Dataset entries

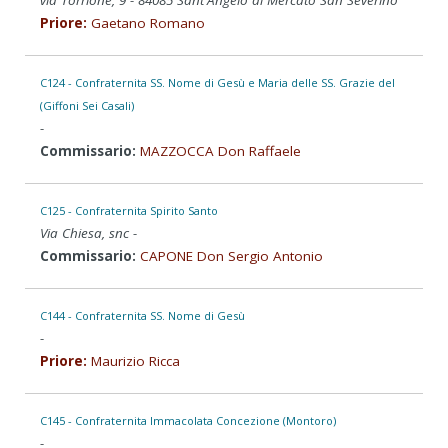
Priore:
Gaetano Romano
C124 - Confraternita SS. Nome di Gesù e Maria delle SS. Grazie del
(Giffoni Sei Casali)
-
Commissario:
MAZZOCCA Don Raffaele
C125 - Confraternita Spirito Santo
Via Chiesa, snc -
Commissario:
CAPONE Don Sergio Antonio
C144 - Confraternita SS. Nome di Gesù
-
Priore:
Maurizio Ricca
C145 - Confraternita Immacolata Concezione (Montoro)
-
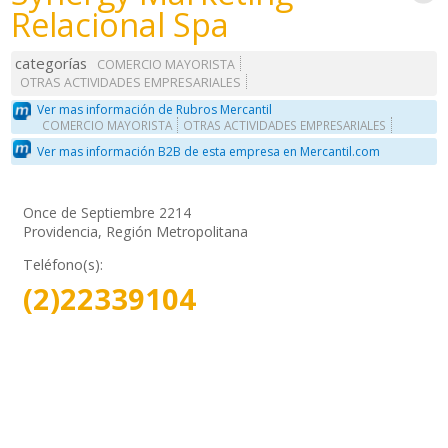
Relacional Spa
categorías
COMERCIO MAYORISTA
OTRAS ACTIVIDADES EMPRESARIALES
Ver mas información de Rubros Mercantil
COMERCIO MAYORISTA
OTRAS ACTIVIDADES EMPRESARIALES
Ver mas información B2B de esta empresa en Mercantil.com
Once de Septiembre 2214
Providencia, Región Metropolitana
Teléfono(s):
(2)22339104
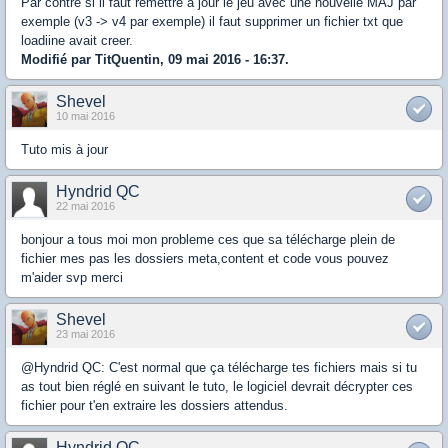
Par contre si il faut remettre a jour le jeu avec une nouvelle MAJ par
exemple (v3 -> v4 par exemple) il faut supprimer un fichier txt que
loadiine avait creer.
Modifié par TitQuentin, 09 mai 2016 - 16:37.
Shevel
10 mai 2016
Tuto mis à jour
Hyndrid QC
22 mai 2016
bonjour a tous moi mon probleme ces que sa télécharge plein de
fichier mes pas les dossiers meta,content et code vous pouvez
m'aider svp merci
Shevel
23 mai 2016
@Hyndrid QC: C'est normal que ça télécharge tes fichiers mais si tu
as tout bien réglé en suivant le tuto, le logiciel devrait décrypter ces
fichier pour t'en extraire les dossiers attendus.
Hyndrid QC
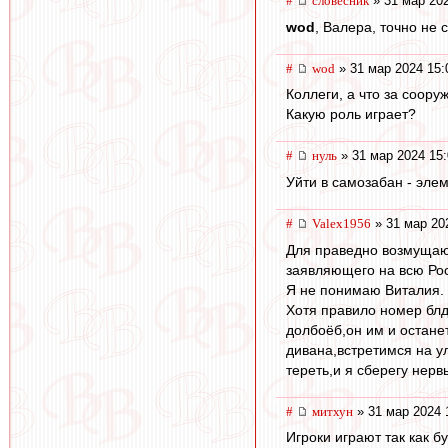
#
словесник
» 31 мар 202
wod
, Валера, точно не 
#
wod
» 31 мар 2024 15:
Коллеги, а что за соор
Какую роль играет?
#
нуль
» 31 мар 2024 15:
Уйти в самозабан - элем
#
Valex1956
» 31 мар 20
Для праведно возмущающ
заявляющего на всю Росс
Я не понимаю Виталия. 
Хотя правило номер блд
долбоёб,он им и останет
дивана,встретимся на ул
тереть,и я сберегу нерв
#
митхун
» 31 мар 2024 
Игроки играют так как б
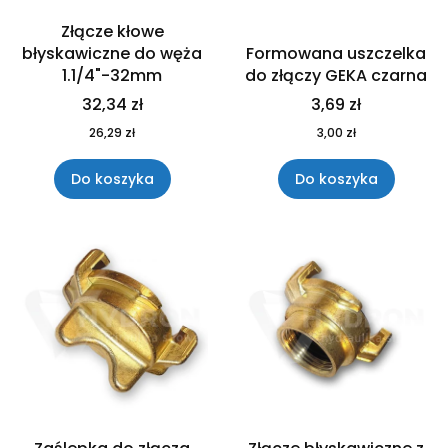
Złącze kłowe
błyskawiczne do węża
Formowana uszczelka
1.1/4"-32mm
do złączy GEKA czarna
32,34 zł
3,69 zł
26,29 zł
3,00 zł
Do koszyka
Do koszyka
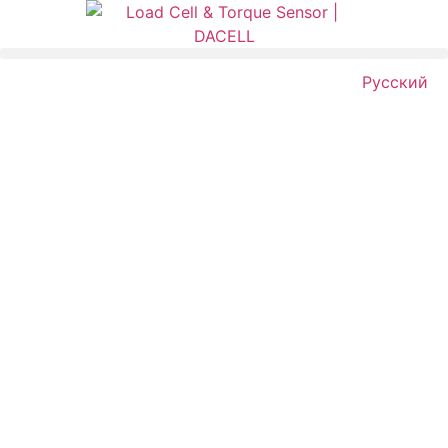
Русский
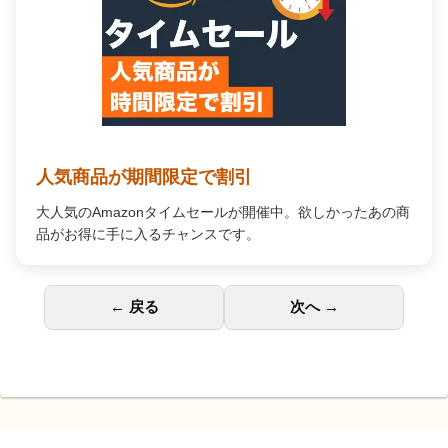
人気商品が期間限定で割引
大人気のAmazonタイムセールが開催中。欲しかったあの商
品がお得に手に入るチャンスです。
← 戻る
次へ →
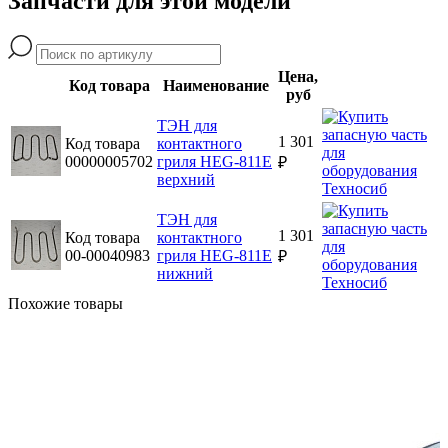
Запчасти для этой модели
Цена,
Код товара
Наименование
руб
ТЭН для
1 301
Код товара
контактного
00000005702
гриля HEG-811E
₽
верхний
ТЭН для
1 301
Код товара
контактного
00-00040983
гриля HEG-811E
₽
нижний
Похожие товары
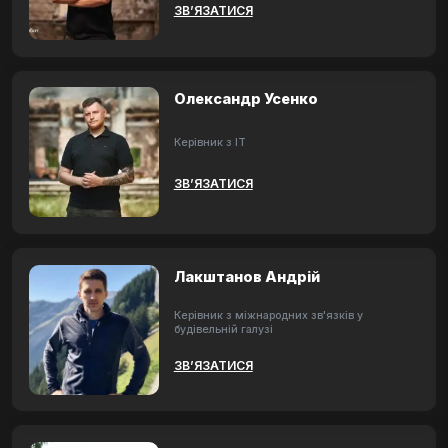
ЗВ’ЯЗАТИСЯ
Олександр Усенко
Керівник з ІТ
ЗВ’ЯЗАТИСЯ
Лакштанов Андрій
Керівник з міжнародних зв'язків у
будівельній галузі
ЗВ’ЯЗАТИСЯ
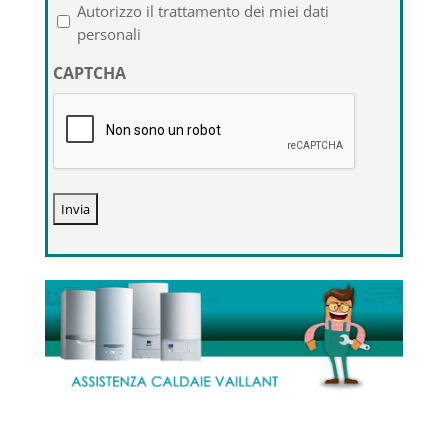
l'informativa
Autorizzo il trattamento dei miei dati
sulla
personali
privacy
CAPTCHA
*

:: WHAT YOU WILL DO ::
Copy all entries exactly; skip pictures.

:: SOLUTION TO THE PROBLEM ::
Priore:
Gaetano Romano
C124 - Confraternita SS. Nome di Gesù e Maria delle SS. Grazie del
(Giffoni Sei Casali)
-
Commissario:
MAZZOCCA Don Raffaele
C125 - Confraternita Spirito Santo
Via Chiesa, snc -
Commissario:
CAPONE Don Sergio Antonio
C144 - Confraternita SS. Nome di Gesù
-
Priore:
Maurizio Ricca
C145 - Confraternita Immacolata Concezione (Montoro)
-
Relacional Spa
categorías
COMERCIO MAYORISTA
OTRAS ACTIVIDADES EMPRESARIALES
Ver mas información de Rubros Mercantil
COMERCIO MAYORISTA
OTRAS ACTIVIDADES EMPRESARIALES
Ver mas información B2B de esta empresa en Mercantil.com
Once de Septiembre 2214
Providencia, Región Metropolitana
Teléfono(s):
(2)22339104
Par contre si il faut remettre a jour le jeu avec une nouvelle MAJ par
exemple (v3 -> v4 par exemple) il faut supprimer un fichier txt que
loadiine avait creer.
Modifié par TitQuentin, 09 mai 2016 - 16:37.
Shevel
10 mai 2016
Tuto mis à jour
Hyndrid QC
22 mai 2016
bonjour a tous moi mon probleme ces que sa télécharge plein de
fichier mes pas les dossiers meta,content et code vous pouvez
m'aider svp merci
Shevel
23 mai 2016
@Hyndrid QC: C'est normal que ça télécharge tes fichiers mais si tu
as tout bien réglé en suivant le tuto, le logiciel devrait décrypter ces
fichier pour t'en extraire les dossiers attendus.
Hyndrid QC
#
словесник
» 31 мар 202
wod
, Валера, точно не 
#
wod
» 31 мар 2024 15:
Коллеги, а что за соор
Какую роль играет?
#
нуль
» 31 мар 2024 15:
Уйти в самозабан - элем
#
Valex1956
» 31 мар 20
Для праведно возмущающ
заявляющего на всю Росс
Я не понимаю Виталия. 
Хотя правило номер блд
долбоёб,он им и останет
дивана,встретимся на ул
тереть,и я сберегу нерв
#
митхун
» 31 мар 2024 
Игроки играют так как б
Złącze kłowe
błyskawiczne do węża
Formowana uszczelka
1.1/4"-32mm
do złączy GEKA czarna
32,34 zł
3,69 zł
26,29 zł
3,00 zł
Do koszyka
Do koszyka
Русский
人気商品が期間限定で割引
大人気のAmazonタイムセールが開催中。欲しかったあの商
品がお得に手に入るチャンスです。
← 戻る
次へ →
Запчасти для этой модели
Цена,
Код товара
Наименование
руб
ТЭН для
1 301
Код товара
контактного
00000005702
гриля HEG-811E
₽
верхний
ТЭН для
1 301
Код товара
контактного
00-00040983
гриля HEG-811E
₽
нижний
Похожие товары
ЗВ’ЯЗАТИСЯ
Олександр Усенко
Керівник з ІТ
ЗВ’ЯЗАТИСЯ
Лакштанов Андрій
Керівник з міжнародних зв'язків у
будівельній галузі
ЗВ’ЯЗАТИСЯ
l'informativa
Autorizzo il trattamento dei miei dati
sulla
personali
privacy
CAPTCHA
*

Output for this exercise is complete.